### Action item
What lines in the data below mention the string "CONFIG"? Copy them out.

### Records provided
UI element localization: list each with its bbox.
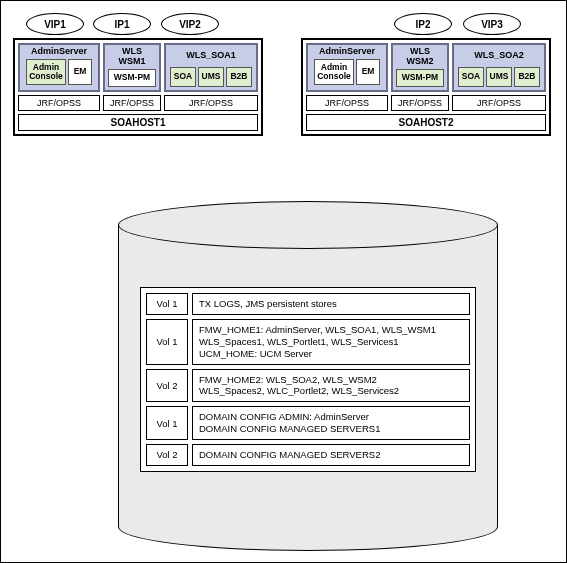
- comp-ums: UMS: [486, 67, 512, 87]
- volume-label: Vol 2: [146, 369, 188, 403]
- server-title: WLS_SOA2: [474, 51, 524, 61]
- volume-label: Vol 2: [146, 444, 188, 466]
- server-adminserver: AdminServer Admin Console EM: [18, 43, 100, 92]
- volume-row: Vol 2 DOMAIN CONFIG MANAGED SERVERS2: [146, 444, 470, 466]
- host-name: SOAHOST2: [306, 114, 546, 131]
- jrf-label: JRF/OPSS: [306, 95, 388, 111]
- jrf-label: JRF/OPSS: [18, 95, 100, 111]
- vip-ellipse: VIP1: [26, 13, 84, 35]
- volume-desc: FMW_HOME1: AdminServer, WLS_SOA1, WLS_WS…: [192, 319, 470, 365]
- comp-em: EM: [68, 59, 92, 85]
- comp-soa: SOA: [170, 67, 196, 87]
- server-title: WLS_SOA1: [186, 51, 236, 61]
- server-wls-soa2: WLS_SOA2 SOA UMS B2B: [452, 43, 546, 92]
- server-title: AdminServer: [319, 47, 375, 57]
- diagram-canvas: VIP1 IP1 VIP2 IP2 VIP3 AdminServer Admin…: [0, 0, 567, 563]
- volume-table: Vol 1 TX LOGS, JMS persistent stores Vol…: [140, 287, 476, 472]
- host-box-1: AdminServer Admin Console EM WLS WSM1 WS…: [13, 38, 263, 136]
- server-adminserver: AdminServer Admin Console EM: [306, 43, 388, 92]
- volume-row: Vol 2 FMW_HOME2: WLS_SOA2, WLS_WSM2 WLS_…: [146, 369, 470, 403]
- comp-wsm-pm: WSM-PM: [396, 69, 444, 87]
- ip-ellipse: IP1: [93, 13, 151, 35]
- comp-admin-console: Admin Console: [314, 59, 354, 85]
- comp-em: EM: [356, 59, 380, 85]
- comp-wsm-pm: WSM-PM: [108, 69, 156, 87]
- volume-row: Vol 1 FMW_HOME1: AdminServer, WLS_SOA1, …: [146, 319, 470, 365]
- volume-desc: TX LOGS, JMS persistent stores: [192, 293, 470, 315]
- vip-ellipse: VIP3: [463, 13, 521, 35]
- comp-b2b: B2B: [226, 67, 252, 87]
- comp-soa: SOA: [458, 67, 484, 87]
- jrf-label: JRF/OPSS: [391, 95, 449, 111]
- host-name: SOAHOST1: [18, 114, 258, 131]
- server-title: WLS WSM1: [108, 47, 156, 67]
- storage-cylinder: Vol 1 TX LOGS, JMS persistent stores Vol…: [118, 201, 498, 551]
- volume-desc: DOMAIN CONFIG ADMIN: AdminServer DOMAIN …: [192, 406, 470, 440]
- server-title: AdminServer: [31, 47, 87, 57]
- jrf-label: JRF/OPSS: [164, 95, 258, 111]
- comp-b2b: B2B: [514, 67, 540, 87]
- jrf-label: JRF/OPSS: [103, 95, 161, 111]
- volume-label: Vol 1: [146, 406, 188, 440]
- volume-desc: FMW_HOME2: WLS_SOA2, WLS_WSM2 WLS_Spaces…: [192, 369, 470, 403]
- volume-label: Vol 1: [146, 293, 188, 315]
- volume-row: Vol 1 DOMAIN CONFIG ADMIN: AdminServer D…: [146, 406, 470, 440]
- host-box-2: AdminServer Admin Console EM WLS WSM2 WS…: [301, 38, 551, 136]
- vip-ellipse: VIP2: [161, 13, 219, 35]
- server-wls-wsm1: WLS WSM1 WSM-PM: [103, 43, 161, 92]
- server-title: WLS WSM2: [396, 47, 444, 67]
- volume-row: Vol 1 TX LOGS, JMS persistent stores: [146, 293, 470, 315]
- volume-desc: DOMAIN CONFIG MANAGED SERVERS2: [192, 444, 470, 466]
- jrf-label: JRF/OPSS: [452, 95, 546, 111]
- volume-label: Vol 1: [146, 319, 188, 365]
- server-wls-soa1: WLS_SOA1 SOA UMS B2B: [164, 43, 258, 92]
- comp-ums: UMS: [198, 67, 224, 87]
- comp-admin-console: Admin Console: [26, 59, 66, 85]
- ip-ellipse: IP2: [394, 13, 452, 35]
- server-wls-wsm2: WLS WSM2 WSM-PM: [391, 43, 449, 92]
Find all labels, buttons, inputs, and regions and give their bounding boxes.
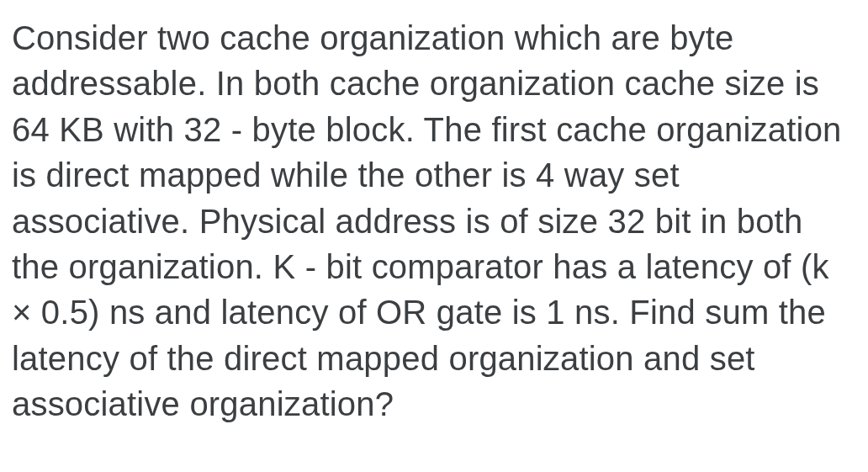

### Written response
- volume-row: Vol 2 DOMAIN CONFIG MANAGED SERVERS2: [146, 444, 470, 466]
- volume-desc: DOMAIN CONFIG ADMIN: AdminServer DOMAIN …: [192, 406, 470, 440]
- volume-row: Vol 1 DOMAIN CONFIG ADMIN: AdminServer D…: [146, 406, 470, 440]
- volume-desc: DOMAIN CONFIG MANAGED SERVERS2: [192, 444, 470, 466]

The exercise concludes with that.